Atravessamos e rua e chegamos em casa. Eu e Mari ficamos até o sol nascer rindo feito loucas e lembrando das situações cinematográficas em que nos metemos. What a Day!
Segunda, Faculdade & Consumismo, Frozens & Teatro
Ao som de “Rock de Casbah” do The Clash eu acordei a Mari. Tentei e consegui tirar essa dorminhoca do caramba da cama. Rumamos em direção a faculdade dela para resolver uns probelminhas da re-matrícula para o próximo período e depois fomos ao shopps exercitar nossos instintos consumistas, acabou rendendo uma blusa azul e amarela com o desenho de um pássaro e um cinto preto com corrente para mim e uma blusa preta e laranja com a estampa de uma cerveja para ela (detonação total!) tudo da Renner. Agora começa toda a grande história envolvendo música ruim, muitas bebidas, dramalhão mexicano...
Um menino com quem a Mari teclava no icq ligou pra ela e disse que ia aparecer na loja para conhecer a gente. De longe nós vimos às figuras, parados na sessão de biquínis. Esperamos ele virem falar com a gente, esperamos e esperamos, quando fomos ver eles já tinham saído da loja. Eles ligaram pro celular dela e combinaram no McDonalds. Fomos convencidas por eles a sair para a tão “badalada” Night do Rio de Janeiro, eu já estava de saco cheio de sair assim que quase desisti, mas fui porque onde quer que eu esteja com as pessoas que adoro será uma festa! We are the party! Lets get wild!
O fun Squad além da dupla imbatível (Mari+Me) contou com as novidades Henrique, Paulo e Cassiano.
Cozumel aí vamos nós!
O local estava lotado do lado de fora e mais lotado do lado de dentro. Perfeito! Adoro multidão! A música estava uma grande droga, mas como a remixagem era praticamente a mesma para todas as músicas deu para abstrair total, os únicos sons que eu lembro de ter escutado foram 3 músicas da Jennifer Lopes e “Should I Saty or Should I Go” (Isso virou moda? Foi? Que merda!Estão estragando uma música ótima com uma remixagem medíocre).
Eu pela primeira vez decidi misturar bebida. Foi frozen de morango, cerveja e vodka com Coca-Cola. Bêbada eu nunca fiquei e não tenho vontade de ficar. Uma coisa curiosa é que eu começo a ficar alegrinha tomando cerveja, mas fico normal se eu tomo outro drinkes.
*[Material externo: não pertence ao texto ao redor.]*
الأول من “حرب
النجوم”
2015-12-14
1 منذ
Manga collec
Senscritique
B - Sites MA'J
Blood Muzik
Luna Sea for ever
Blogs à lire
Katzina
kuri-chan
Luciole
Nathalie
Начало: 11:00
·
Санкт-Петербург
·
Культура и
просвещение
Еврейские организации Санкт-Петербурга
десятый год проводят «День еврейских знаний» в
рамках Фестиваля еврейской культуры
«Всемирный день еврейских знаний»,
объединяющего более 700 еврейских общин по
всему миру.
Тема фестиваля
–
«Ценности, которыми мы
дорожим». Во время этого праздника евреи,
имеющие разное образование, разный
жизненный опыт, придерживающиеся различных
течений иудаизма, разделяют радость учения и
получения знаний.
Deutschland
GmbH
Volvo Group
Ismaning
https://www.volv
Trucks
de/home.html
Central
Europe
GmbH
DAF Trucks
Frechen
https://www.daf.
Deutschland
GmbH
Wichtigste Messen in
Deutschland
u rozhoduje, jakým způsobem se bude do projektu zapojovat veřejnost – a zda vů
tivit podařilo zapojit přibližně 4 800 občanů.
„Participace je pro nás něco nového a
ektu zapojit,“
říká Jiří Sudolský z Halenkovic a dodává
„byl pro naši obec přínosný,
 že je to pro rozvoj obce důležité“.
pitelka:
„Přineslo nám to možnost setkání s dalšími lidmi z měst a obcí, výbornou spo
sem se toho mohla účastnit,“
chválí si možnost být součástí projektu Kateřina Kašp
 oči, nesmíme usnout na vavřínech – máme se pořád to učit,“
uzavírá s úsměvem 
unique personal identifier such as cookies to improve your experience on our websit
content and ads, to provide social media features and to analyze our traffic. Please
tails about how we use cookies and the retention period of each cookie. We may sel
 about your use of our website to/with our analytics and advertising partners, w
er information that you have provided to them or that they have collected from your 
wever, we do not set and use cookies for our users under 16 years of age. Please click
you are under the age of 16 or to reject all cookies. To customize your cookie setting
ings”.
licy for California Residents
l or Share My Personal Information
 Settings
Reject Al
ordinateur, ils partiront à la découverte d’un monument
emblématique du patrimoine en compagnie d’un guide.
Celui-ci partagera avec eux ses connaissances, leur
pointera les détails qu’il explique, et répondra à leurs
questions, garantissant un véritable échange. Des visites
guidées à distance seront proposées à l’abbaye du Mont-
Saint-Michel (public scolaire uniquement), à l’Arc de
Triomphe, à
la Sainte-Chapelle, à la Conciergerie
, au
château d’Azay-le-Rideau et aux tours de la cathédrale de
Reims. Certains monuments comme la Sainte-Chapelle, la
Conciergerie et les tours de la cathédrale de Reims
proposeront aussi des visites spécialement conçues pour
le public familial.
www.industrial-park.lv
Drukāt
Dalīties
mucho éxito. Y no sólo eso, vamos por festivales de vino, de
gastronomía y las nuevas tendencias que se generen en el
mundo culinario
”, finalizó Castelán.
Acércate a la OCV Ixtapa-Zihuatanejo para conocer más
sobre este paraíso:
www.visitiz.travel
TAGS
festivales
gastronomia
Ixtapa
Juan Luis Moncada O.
Batatinhas fritas humy humy!
E lá estava eu curtindo o Cozumel, andando tranqüilamente quando olho para Mari que estava chorando ao lado do Paulo. Ela queria ir embora, eu não estava entendendo nada, mas com certeza deveria ser algo muito sério para faze-la chorar. O que houve então?
O Paulo começou a dar em cima dela, só que o otário não percebeu que não havia nenhum interesse dela por ele e continuou forçando a barra. Conversei sério com ela e avisei para ele parar de falar merda para minha amiga. A Mari foi ser consolada pelo Henrique, o Cassiano estava bebendo todas e eu fui ficar com um menino bonitinho que não lembro o nome. Daí a Mari e o Henrique ficam juntos para surpresa geral das pessoas, menos para mim que já sabia que ela estava de olho nele. O Cassiano continuou bebendo todas e eu passei a dar beijinhos no Thiago, um menino bonitinho que apareceu quando um fotógrafo de baladas apareceu (Tbém está virando modinha tirar fotos minhas para site de baladas?Haa não!)
Toquei os beijos do Thiago para conversar com uns gringos mineiríssimos, um alemão e um irlandês. Daí o Cassiano começou a vomitar todas e foi levado pra casa pelo Henrique e a Mari, além disso, o Paulo, O Psicótico, já tinha ido embora há muito tempo alegando que era muita dor ver os dois juntos. FUDEU! Com letras garrafais, porque o combinado era o Paulo pagar a nossa consumação (o nosso cartão não era aceito lá) e levar a gente de volta para casa. PUTZ FUDEU! Pera aí, calma, eu só estou sozinha numa discoteca mexicana sem dinheiro! De repente a Mari aparece e fala para eu fazer a melhor performance de bêbada da minha vida. Ok!
Henrique – Ela está muuuito bêbada!
Lorena – O que? Ham? Bêbada eu? Ham? Como isso? To não! Ou to sim?
Foi tão convincente que ele pagou a minha consumação e a da Mari. Foi a melhor encenação de bêbada de todas, Oscar para mim please! Fiz valer todo o dinheiro que gastei com as aulas de teatro. Me joguei no carro dele e comecei a cantar “Total Eclipse of The Heart”. Só que ele não levou a gente direto para casa, ele nos levou antes para o mirante. Isso foi indescritível! A lua estava plena, cheia, linda. O Rio de Janeiro estava lindo e sereno, tão calmo. O vento batendo gostoso no rosto, as estrelas sorrindo, a lua lá, linda linda! Eu olhava para essa beleza de cidade e de céu estrelado e agradecia por viver aqui. Agradecia a Deus, ao Destino, a Vida, ou que for...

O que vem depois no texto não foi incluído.